Un homme d'affaires lié au site internet WikiLeaks a révélé que des Islandais préparaient un vol vers leur pays pour Edward Snowden, l'Américain qui a divulgué l'ampleur de la surveillance des télécommunications et d'internet par les États-Unis.

«Nous avons un avion et toute la logistique est en place. Maintenant, nous attendons juste une réponse du gouvernement», a affirmé jeudi soir à la chaîne islandaise Channel 2 Olafur Sigurvinsson, un dirigeant de DataCell, une entreprise islandaise qui gère la collecte des fonds de WikiLeaks.

«L'avion peut décoller demain», a-t-il ajouté.

Parti de Hawaï où il travaillait pour un sous-traitant du renseignement américain, M. Snowden, qui fête ses 30 ans vendredi, s'est réfugié le 20 mai à Hong Kong, territoire dont il a loué la tradition de défense des libertés.
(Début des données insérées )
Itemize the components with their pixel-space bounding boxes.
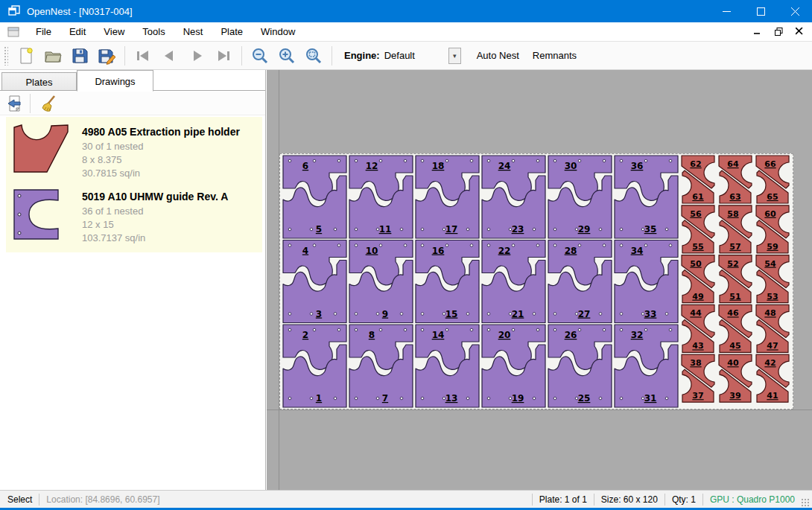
red-part-pair[interactable]: 4241 — [756, 354, 789, 402]
part-number: 57 — [729, 242, 740, 252]
nav-previous-icon[interactable] — [156, 45, 183, 67]
menu-edit[interactable]: Edit — [60, 23, 95, 40]
red-part-pair[interactable]: 5251 — [719, 255, 752, 303]
resize-grip[interactable] — [801, 498, 810, 507]
menu-nest[interactable]: Nest — [174, 23, 212, 40]
purple-part-pair[interactable]: 1211 — [349, 156, 413, 238]
purple-part-pair[interactable]: 1817 — [416, 156, 479, 238]
mdi-restore-icon[interactable] — [770, 24, 787, 39]
zoom-out-icon[interactable] — [247, 45, 273, 67]
menu-window[interactable]: Window — [252, 23, 304, 40]
purple-part-pair[interactable]: 2221 — [482, 240, 545, 323]
menu-file[interactable]: File — [27, 23, 60, 40]
red-part-pair[interactable]: 5049 — [682, 255, 714, 303]
red-part-pair[interactable]: 4847 — [756, 305, 789, 352]
part-number: 9 — [382, 309, 388, 319]
part-number: 44 — [690, 308, 702, 318]
part-number: 49 — [692, 292, 703, 302]
maximize-icon[interactable] — [743, 0, 778, 22]
red-part-pair[interactable]: 6463 — [719, 156, 752, 203]
new-document-icon[interactable] — [13, 45, 39, 67]
side-panel: Plates Drawings 4980 A05 Extraction pipe… — [0, 70, 266, 490]
purple-part-pair[interactable]: 3635 — [615, 156, 678, 238]
clean-sweep-icon[interactable] — [37, 93, 60, 114]
part-number: 51 — [729, 292, 740, 302]
purple-part-pair[interactable]: 65 — [283, 156, 346, 238]
purple-part-pair[interactable]: 2625 — [548, 325, 612, 407]
red-part-pair[interactable]: 5453 — [756, 255, 789, 303]
part-number: 17 — [445, 224, 458, 235]
close-icon[interactable] — [778, 0, 812, 22]
part-number: 20 — [498, 330, 511, 340]
engine-select-value[interactable]: Default — [384, 50, 448, 61]
nested-parts-layout[interactable]: 6512111817242330293635431091615222128273… — [280, 154, 793, 409]
part-number: 64 — [727, 159, 739, 169]
purple-part-pair[interactable]: 3231 — [615, 325, 678, 407]
save-as-icon[interactable] — [93, 45, 120, 67]
red-part-pair[interactable]: 6665 — [756, 156, 789, 203]
red-part-pair[interactable]: 4443 — [682, 305, 714, 352]
menu-plate[interactable]: Plate — [212, 23, 252, 40]
zoom-in-icon[interactable] — [273, 45, 300, 67]
zoom-fit-icon[interactable] — [300, 45, 327, 67]
part-number: 66 — [764, 159, 776, 169]
purple-part-pair[interactable]: 1413 — [416, 325, 479, 407]
red-part-pair[interactable]: 6261 — [682, 156, 714, 203]
red-part-pair[interactable]: 3837 — [682, 354, 714, 402]
drawing-title: 4980 A05 Extraction pipe holder — [82, 126, 240, 138]
part-number: 42 — [764, 358, 775, 368]
purple-part-pair[interactable]: 3029 — [548, 156, 612, 238]
remnants-button[interactable]: Remnants — [526, 45, 583, 66]
part-number: 26 — [565, 330, 577, 340]
nav-last-icon[interactable] — [210, 45, 237, 67]
red-part-pair[interactable]: 4039 — [719, 354, 752, 402]
nav-next-icon[interactable] — [183, 45, 210, 67]
part-number: 50 — [690, 259, 702, 269]
part-number: 55 — [692, 242, 703, 252]
menu-bar: File Edit View Tools Nest Plate Window — [0, 22, 812, 42]
engine-label: Engine: — [344, 50, 380, 61]
purple-part-pair[interactable]: 3433 — [615, 240, 678, 323]
part-number: 37 — [692, 391, 703, 401]
status-bar: Select Location: [84.8696, 60.6957] Plat… — [0, 490, 812, 508]
save-icon[interactable] — [66, 45, 93, 67]
purple-part-pair[interactable]: 109 — [349, 240, 413, 323]
status-separator — [664, 494, 665, 506]
purple-part-pair[interactable]: 21 — [283, 325, 346, 407]
mdi-close-icon[interactable] — [791, 24, 808, 39]
nest-canvas[interactable]: 6512111817242330293635431091615222128273… — [267, 70, 812, 490]
purple-part-pair[interactable]: 1615 — [416, 240, 479, 323]
engine-dropdown-icon[interactable]: ▾ — [448, 48, 461, 64]
red-part-pair[interactable]: 5655 — [682, 205, 714, 253]
purple-part-pair[interactable]: 43 — [283, 240, 346, 323]
toolbar-grip[interactable] — [4, 46, 8, 66]
red-part-pair[interactable]: 4645 — [719, 305, 752, 352]
open-folder-icon[interactable] — [39, 45, 66, 67]
mdi-minimize-icon[interactable] — [749, 24, 766, 39]
purple-part-pair[interactable]: 2019 — [482, 325, 545, 407]
mdi-document-icon[interactable] — [7, 27, 19, 37]
return-drawing-icon[interactable] — [3, 93, 27, 114]
purple-part-pair[interactable]: 2423 — [482, 156, 545, 238]
part-number: 24 — [498, 161, 511, 171]
plate-sheet[interactable]: 6512111817242330293635431091615222128273… — [279, 153, 793, 409]
status-location: Location: [84.8696, 60.6957] — [46, 494, 159, 505]
purple-part-pair[interactable]: 2827 — [548, 240, 612, 323]
auto-nest-button[interactable]: Auto Nest — [470, 45, 526, 66]
tab-plates[interactable]: Plates — [1, 72, 77, 91]
app-window: OpenNest - [N0317-004] File Edit View To… — [0, 0, 812, 510]
menu-view[interactable]: View — [95, 23, 133, 40]
nav-first-icon[interactable] — [130, 45, 156, 67]
minimize-icon[interactable] — [709, 0, 743, 22]
menu-tools[interactable]: Tools — [133, 23, 174, 40]
tab-drawings[interactable]: Drawings — [77, 70, 153, 92]
part-number: 10 — [366, 246, 378, 256]
drawing-item-uhmw-guide[interactable]: 5019 A10 UHMW guide Rev. A 36 of 1 neste… — [6, 185, 262, 249]
red-part-pair[interactable]: 5857 — [719, 205, 752, 253]
part-number: 63 — [729, 192, 740, 202]
red-part-pair[interactable]: 6059 — [756, 205, 789, 253]
part-number: 25 — [578, 393, 591, 404]
part-number: 18 — [432, 161, 445, 171]
purple-part-pair[interactable]: 87 — [349, 325, 413, 407]
drawing-item-extraction-pipe-holder[interactable]: 4980 A05 Extraction pipe holder 30 of 1 … — [6, 120, 262, 185]
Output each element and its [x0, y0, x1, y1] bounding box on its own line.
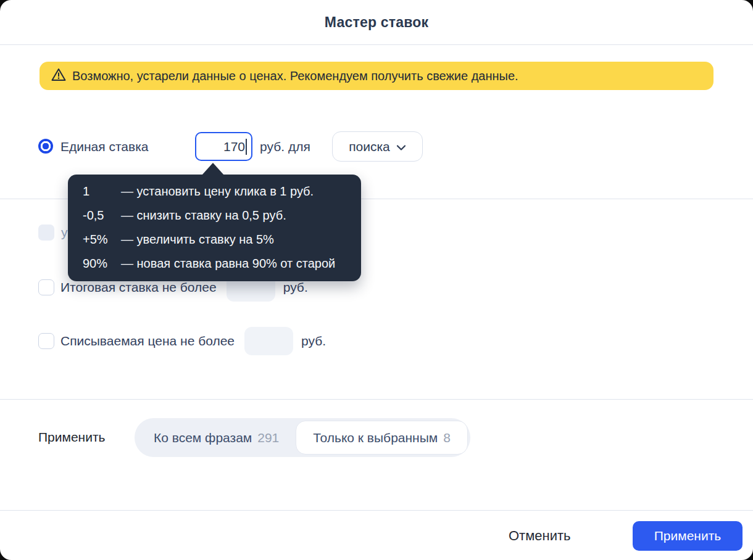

Il semble y être resté caché depuis.

Dans un entretien avec le Guardian le 9 juin, il affirmait que l'Islande était le pays le plus proche de ses valeurs pour un internet libre et indépendant des Etats.

Avant de le rejoindre, il doit éviter deux écueils: être arrêté ou intercepté durant ce voyage de près de 10 000 km, et être menacé d'une extradition par l'Islande si le gouvernement choisit cette voie.

«Il serait stupide de le faire venir ici s'il est extradé vers les États-Unis. Dans ce cas, il est mieux là où il est», a expliqué M. Sigurvinsson.

Le vol se ferait dans un jet privé loué à une compagnie chinoise, grâce à des contributions collectées par WikiLeaks. Il coûterait au moins 40 millions de couronnes islandaises (près de 344 000$).

Le gouvernement islandais s'est montré très prudent sur le dossier, rappelant que tout demandeur devait d'abord faire sa demande d'asile en personne sur le territoire national.

«Puisqu'il n'est pas dans le pays, je n'ai pas de commentaire à faire pour le moment», avait dit mercredi le Premier ministre Sigmundur David Gunnlaugsson.

Interrogés par l'AFP vendredi, le consulat d'Islande à Hong Kong et l'ambassade à Pékin se sont aussi refusés à tout commentaire.

Issu d'élections législatives fin avril, le gouvernement de centre-droit, eurosceptique, est composé d'un parti traditionnellement atlantiste (le Parti de l'indépendance) et d'un autre plutôt bien disposé vis-à-vis des États-Unis (le Parti du progrès).

M. Snowden a toutefois des soutiens importants en Islande, comme le porte-parole du site internet WikiLeaks, Kristinn Hrafnsson, un journaliste d'investigation très respecté dans son pays.

«Je n'ai aucun doute sur le fait que la nation veut porter secours à Snowden et j'espère que les dirigeants politiques s'en rendront compte», a-t-il déclaré jeudi à l'AFP, joint par téléphone depuis Reykjavik alors qu'il se trouvait en Equateur.

Il y a aussi les trois députés du Parti pirate, premiers au monde fin avril à entrer dans un Parlement national.

L'une d'entre eux, Birgitta Jonsdottir, a rappelé jeudi sur Facebook qu'en 2005 l'Islande était devenu le refuge de Bobby Fischer, joueur d'échecs américain qui avait défié en 1992 un embargo contre la Yougoslavie, déchirée par une guerre civile.

«Bobby Fischer n'était pas en Islande quand il a été naturalisé. Il était en prison au Japon parce que son passeport avait expiré. La décision de lui accorder la nationalité islandaise était politique», a-t-elle écrit. Elle souhaite le même traitement pour M. Snowden.

En juin 2010, sympathisant avec le combat du site internet WikiLeaks pour faire échapper ses informateurs aux poursuites judiciaires, le Parlement islandais adoptait à l'unanimité une résolution pour faire de l'Islande un pays refuge pour les défenseurs de la liberté d'expression et de la transparence.

L'exécutif ne se considère cependant pas lié par ce texte. «La résolution ne fait pas partie des lois qui s'appliquent aux demandeurs d'asile», a déclaré la ministre de l'Intérieur Hanna Kristjansdottir mardi.